Unlike grapes or honey, rice does not have fermentable sugars. Its starch has to be broken down into sugar. In this sense, the making of sake is closer to beer brewing. Beer uses malt that is germinated barley with the activity of starch breaking down enzymes, while sake uses the fungal enzymes of Koji. Yeast then proceeds to ferment the sugar to alcohol.

While beer goes through two separate production processes, mashing and fermentation, sake uses one process of simultaneous starch saccharification and yeast fermentation. This unique process gives sake an alcohol content of more than 18% by volume.

Because the sake brewing process occurs at low temperatures in open tanks, it takes 20-35 days to complete. A major concern is preventing contamination by unintended microorganisms. Brewing in cold weather minimizes the chances of contamination by airborne microbes. Heat treatment, like the Pasteurization of beer, is commonly used to prevent spoilage, and no preservatives are added in the brewing process. Fermented sake is then separated into liquid and residue by filtration, pressing or centrifugation.

Without separation, sake cannot be classified as genuine according to the Japanese sake tax code. Sake must be clear. Technically speaking, there is no such thing as unfiltered sake, often called Nigori.

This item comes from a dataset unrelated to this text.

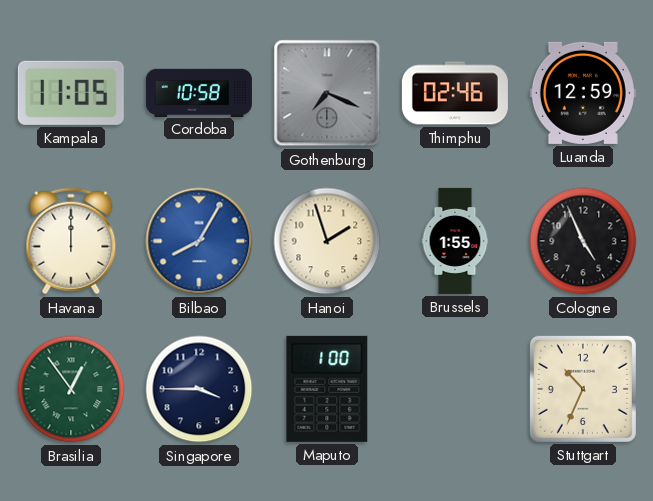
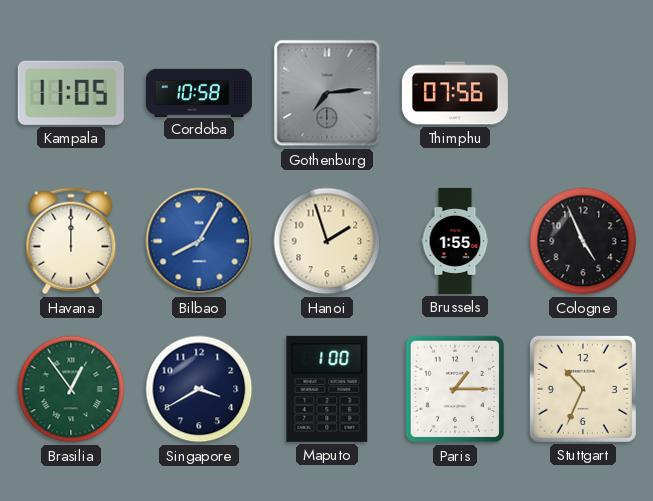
Gothenburg: 7:19 -> 7:14
Thimphu: 02:46 -> 07:56
Luanda: 12:59 -> none
Singapore: 3:45 -> 3:40
Paris: none -> 1:15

In the old days, sake was clouded with residue because of lack of technology or a method for separation. Racking produced clear sake for noble or wealthy people, while unclear sake was consumed by ordinary people.

Moonshine sake, often called “Doburoku”, was always turbid like bubbling rice gruel. In banning moonshine sake, the government at some point enforced separation of clear and residue portions. Doburoku, which looks similar to Nigori, is still illegal in Japan.

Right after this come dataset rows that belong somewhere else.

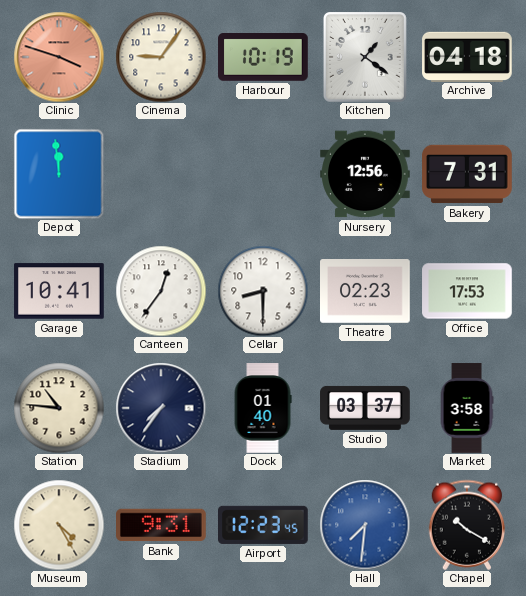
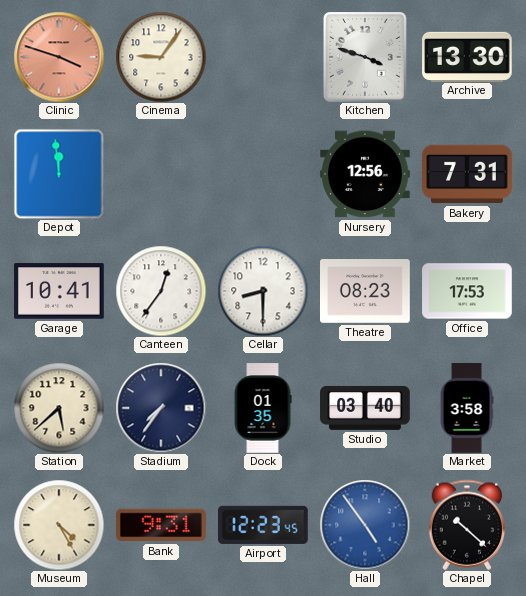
Harbour: 10:19 -> none
Kitchen: 1:21 -> 3:48
Archive: 04:18 -> 13:30
Theatre: 02:23 -> 08:23
Station: 10:46 -> 5:38
Dock: 01:40 -> 01:35
Studio: 03:37 -> 03:40
Hall: 7:31 -> 4:54
Chapel: 10:20 -> 10:22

There are two basic classifications of sake: one is naturally fermented like wine or beer, another is alcohol added. The term “Junmai” is applied to naturally fermented sake, while no Junmai term on labels indicates that alcohol has been added. The terms of “Honjozzo” or “Daiginjo” without the “Junmai” term indicate the addition of grain alcohol which is allowed by the Japanese sake brewing code. Though some people complain that alcohol addition is not natural, it’s a traditional way of making certain types of sake.

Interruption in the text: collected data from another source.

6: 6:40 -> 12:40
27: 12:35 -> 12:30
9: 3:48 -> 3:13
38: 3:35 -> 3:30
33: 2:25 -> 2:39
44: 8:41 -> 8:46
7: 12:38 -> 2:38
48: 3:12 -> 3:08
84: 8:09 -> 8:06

Sake is brewed in the fall after the rice harvest. Many sake brewers keep to this traditional cycle, but some larger, more innovative sake brewers brew all season utilizing a cooling system. Sake from one season was typically sold and consumed until another brewing cycle started. Nowadays sake is purposely stored for aging.



Each naturally fermented alcoholic beverage has a characteristic appearance and flavor. Sake does not have any color or flavor derived from grape varieties, malt styles, or the addition of hops. Sake uses only starch located in the central portion of rice kernels. Removal of the outer layer of brown rice is important because it reduces foreign odor formation. It’s often said that the higher the polishing, the less foreign odor and the better the flavor. That might be true, but a major contributing factor is yeast. When aromatic yeast is used, the sake is aromatic. When acidic yeast is used, the sake is acidic. Yeast selection and fermentation conditions such as temperature, oxygen level, and tank dimension are key factors contributing to the flavor profile of the finished product.

Sake character is important in serving. The kind of sake chosen may depend on drinking styles (straight or mixed), seasons, daytime or night, indoor or outdoor, food pairing, and whether it’s to be served warmed or chilled.